What I will do however is tell you that if someone asks "D'ya wanna go see The Fault In Our Stars?" Your immediate response is "Yes, but first we read the book". That is your only response. Green has crossed from the narrow and unjustly persecuted realm of YA into the realm of general fiction shelves for a reason. His writing respects no age boundaries and appeals to the teenager that lives inside all of us, by turns both cynical and in awe of the world.
Now, I'm off to chew my nails in terror as to what they've done to the book, but John likes it so hopefully I shan't be sat there ranting at Hannah in the cinema like I was in Divergent but that's another blog...

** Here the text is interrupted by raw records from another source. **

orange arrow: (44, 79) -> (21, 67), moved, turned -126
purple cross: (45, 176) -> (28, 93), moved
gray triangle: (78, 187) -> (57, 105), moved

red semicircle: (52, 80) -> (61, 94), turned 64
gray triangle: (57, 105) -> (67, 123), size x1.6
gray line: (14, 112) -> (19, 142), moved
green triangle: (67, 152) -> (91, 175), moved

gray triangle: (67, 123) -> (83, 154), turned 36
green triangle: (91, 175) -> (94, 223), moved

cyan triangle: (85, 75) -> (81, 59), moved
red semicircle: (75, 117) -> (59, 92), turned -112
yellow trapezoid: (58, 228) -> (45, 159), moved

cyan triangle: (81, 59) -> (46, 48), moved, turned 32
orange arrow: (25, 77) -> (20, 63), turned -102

For now there are a reviews of TFIOS and Looking for Alaska .
Bethx
The Fault In Our Stars is released nationwide next Thursday (June 15th), Starring Shailene Woodley and Ansel Elgort.

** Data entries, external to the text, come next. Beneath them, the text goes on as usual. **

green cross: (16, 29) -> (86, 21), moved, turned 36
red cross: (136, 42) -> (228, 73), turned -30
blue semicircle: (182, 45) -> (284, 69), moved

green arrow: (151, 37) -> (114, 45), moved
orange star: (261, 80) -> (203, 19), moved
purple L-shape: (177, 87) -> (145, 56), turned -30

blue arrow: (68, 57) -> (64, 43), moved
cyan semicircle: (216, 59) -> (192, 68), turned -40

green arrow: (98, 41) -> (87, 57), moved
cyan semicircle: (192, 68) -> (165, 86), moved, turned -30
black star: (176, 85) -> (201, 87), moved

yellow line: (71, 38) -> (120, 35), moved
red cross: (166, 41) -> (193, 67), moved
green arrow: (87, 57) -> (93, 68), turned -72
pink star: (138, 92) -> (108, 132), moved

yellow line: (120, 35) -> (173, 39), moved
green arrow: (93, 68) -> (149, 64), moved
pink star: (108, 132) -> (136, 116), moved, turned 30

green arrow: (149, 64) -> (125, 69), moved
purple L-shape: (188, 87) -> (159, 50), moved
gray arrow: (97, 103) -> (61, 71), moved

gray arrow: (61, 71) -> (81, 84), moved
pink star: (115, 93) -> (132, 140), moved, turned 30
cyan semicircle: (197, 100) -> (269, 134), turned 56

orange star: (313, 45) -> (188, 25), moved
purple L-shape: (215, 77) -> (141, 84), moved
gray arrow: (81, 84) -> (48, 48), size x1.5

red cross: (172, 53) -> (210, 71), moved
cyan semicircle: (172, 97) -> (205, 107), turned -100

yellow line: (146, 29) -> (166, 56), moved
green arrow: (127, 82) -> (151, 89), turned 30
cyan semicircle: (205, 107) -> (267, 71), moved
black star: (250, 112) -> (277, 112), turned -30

Looking for Alaska is a book of mad pranks, first love and huge loss. Oh and a casual side theme of class division. Miles Halter is starting a new private school, leaving behind a lonely existence in Florida. Nothing could prepare him for Culver Creek and the hurricane that is Alaska Young. Over the course of the school year he will form proper friendships for the first time, get his first girlfriend, fall in love for the first time, and get entangled in Alaska's world filled with pranks hi-jinks and very confusing behaviour. She turns his life upside down and will leave him changed forever. It's a beautiful book full of all the behaviours indulged in by a teenager enjoying their first taste of independence. Its a tale in which teenagers come to terms and grapple with their own mortality after the tragic events around which the whole book turns. Its also wickedly funny, and you will learn more about the last words of famous people than you ever knew existed.
The Fault In Our Stars.
Hazel Grace Lancaster has cancer. She has been nothing but terminal since the day she was diagnosed a miracle drug has bought her some time but she's still going to die. She views herself as a time bomb and as such has isolated herself from the world, only going to the support group because it makes her mum happy. And then she meets Gus. Gus turns her world upside down, and helps her to live life again and to see herself not as a time bomb but as a human with as much right to love and relationships as everyone else. Over the course of the books 313 pages I laughed, I cried and I came away hopeful. This is not a book about cancer. This is a book about someone who just happens to have cancer. This is a book about living. About living life as much as you possibly can. It like every other book handles big themes like life and death and everything in between. It is beautiful simple and unadorned and unashamedly intelligent. If they muck up the movie I'll cry even more than I did at the awful twist two thirds of the way through.
You might just have convinced me to read these!